Schon 1989, als ich meine Bundestrainertätigkeit beendete, hatte ich die Idee, diese beiden Charaktereigenschaften als Grundlage für eine neue Einteilung der Kaderathleten zu nutzen. Es würde dann Trainer geben, die auf defensives und offensives Training spezialisiert sind. Wenn eine Nation genug Geld hat, könnte es auch Experten für offensive (oder defensive) Trainingstechniken geben und Spezialisten, die sich auf offensive (oder defensive) Taktik und Strategie konzentrieren.

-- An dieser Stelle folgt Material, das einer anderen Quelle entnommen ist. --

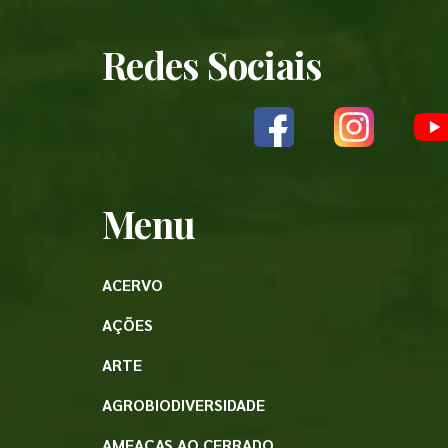
Redes Sociais
Menu
ACERVO
AÇÕES
ARTE
AGROBIODIVERSIDADE
AMEAÇAS AO CERRADO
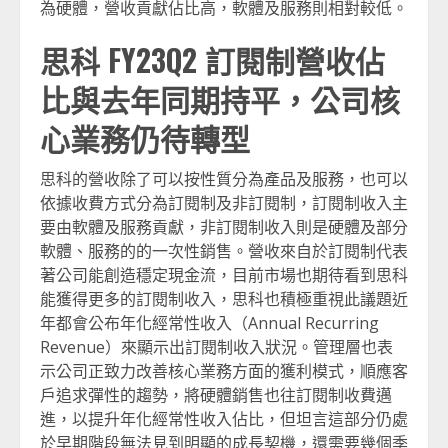
為硬體，營收貢獻佔比高，軟體及服務則相對較低。
思科 FY23Q2 訂閱制營收佔
比與去年同期持平，公司核
心業務仍待轉型
思科的營收除了可以按性質分為產品及服務，也可以
依據收費方式分為訂閱制及非訂閱制，訂閱制收入主
要由軟體及服務貢獻，非訂閱制收入則是硬體及部分
軟體、服務的的一次性銷售。營收來自於訂閱制代表
著公司能創造穩定現金流，目前市場也期待看到思科
能獲得更多的訂閱制收入，思科也積極重視此議題近
年都會公布年化經常性收入（Annual Recurring
Revenue）來顯示出訂閱制收入狀況。管理層也表
示公司正致力改善核心業務方面的獲利模式，順應客
戶追求彈性的趨勢，將硬體銷售也往訂閱制收費邁
進，以提升年化經常性收入佔比，但坦言這部分仍處
於早期階段無法見到明顯的成長契機，還需要幾個季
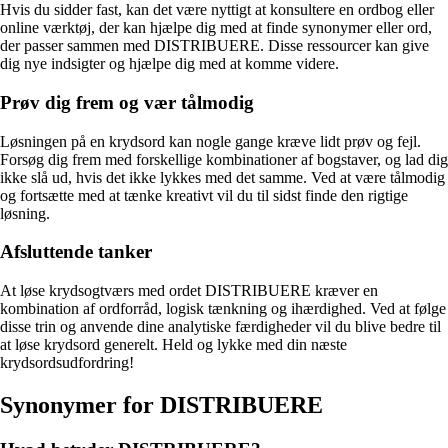
Hvis du sidder fast, kan det være nyttigt at konsultere en ordbog eller
online værktøj, der kan hjælpe dig med at finde synonymer eller ord,
der passer sammen med DISTRIBUERE. Disse ressourcer kan give
dig nye indsigter og hjælpe dig med at komme videre.
Prøv dig frem og vær tålmodig
Løsningen på en krydsord kan nogle gange kræve lidt prøv og fejl.
Forsøg dig frem med forskellige kombinationer af bogstaver, og lad dig
ikke slå ud, hvis det ikke lykkes med det samme. Ved at være tålmodig
og fortsætte med at tænke kreativt vil du til sidst finde den rigtige
løsning.
Afsluttende tanker
At løse krydsogtværs med ordet DISTRIBUERE kræver en
kombination af ordforråd, logisk tænkning og ihærdighed. Ved at følge
disse trin og anvende dine analytiske færdigheder vil du blive bedre til
at løse krydsord generelt. Held og lykke med din næste
krydsordsudfordring!
Synonymer for DISTRIBUERE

Die Kampftechnik eines Sportlers ist von Natur aus entweder defensiv oder offensiv. Ein paar wenige sehr gute Sportler können beide Verhaltensweisen annehmen, abhängig von der Situation und von ihrem Gegner. Aber Sportler die für beides ein natürliches Talent haben sind äußerst selten. In den meisten Fällen ist ein offensiver Sportler niemals wirklich gut wenn es um Defensivtechniken geht und umgekehrt. Gleichzeitig wird der Stil vieler Trainer davon bestimmt, dass sie von Natur aus offensiv oder defensiv sind. Ein Sportler fühlt instinktiv, ob die Trainingsmethode und das Coaching eines Trainers gut zu ihm passen. Häufig ist der Grund der, dass Trainer und Sportler zur selben Charakter-Gruppe gehören. Manchmal hat ein Sportler, der, solange er in seinem Verein trainiert hat, sehr gut war, plötzlich keinen Erfolg mehr, wenn er ins Nationalteam wechselt. Dafür können verschiedene psychologische Gründe verantwortlich sein. Aber ein Grund, den wir nicht unterschätzen sollten, ist der Wechsel von einem defensiven Heimtrainer zu einem offensiven Bundestrainer (oder umgekehrt).

 
Kampfbild 2

Ein defensiver Sportler, der gezwungen ist, sich auf offensive Techniken zu konzentrieren, verliert eine Menge Zeit. Er hat kaum eine Chance das zu erlernen, was ihm gelehrt wird und er verpasst die Gelegenheit, das zu lernen, wofür er wirklich talentiert ist. Es wäre besser, wenn sich dieser Sportler auf sein eigentliches Talent konzentrieren würde und dieses zur Perfektion bringen würde. Ein guter Trainer nützt die Anlagen und die Mentalität seines Sportlers. Wenn defensive und offensive Sportler zusammen trainieren, ist das nicht ideal, weder für Trainer noch die Athleten. Die logische Schlussfolgerung ist, Sportler nicht mehr länger in Damen- und Herrengruppen zu teilen, sondern in offensive und defensive Gruppen. Gleichzeitig sollte der verantwortliche Trainer ein Spezialist für diese Gruppe sein. Es ist richtig, dass wir im Taekwondo Experten brauchen – die wichtige Frage ist, für welchen Fachbereich. Es ist noch nicht zu spät, im Vorfeld von London 2012 Änderungen im System vorzunehmen. Ich wünsche jedem Nationalteam viel Glück und Erfolg und würde mich freuen, wenn meine Idee dabei hilfreich wäre.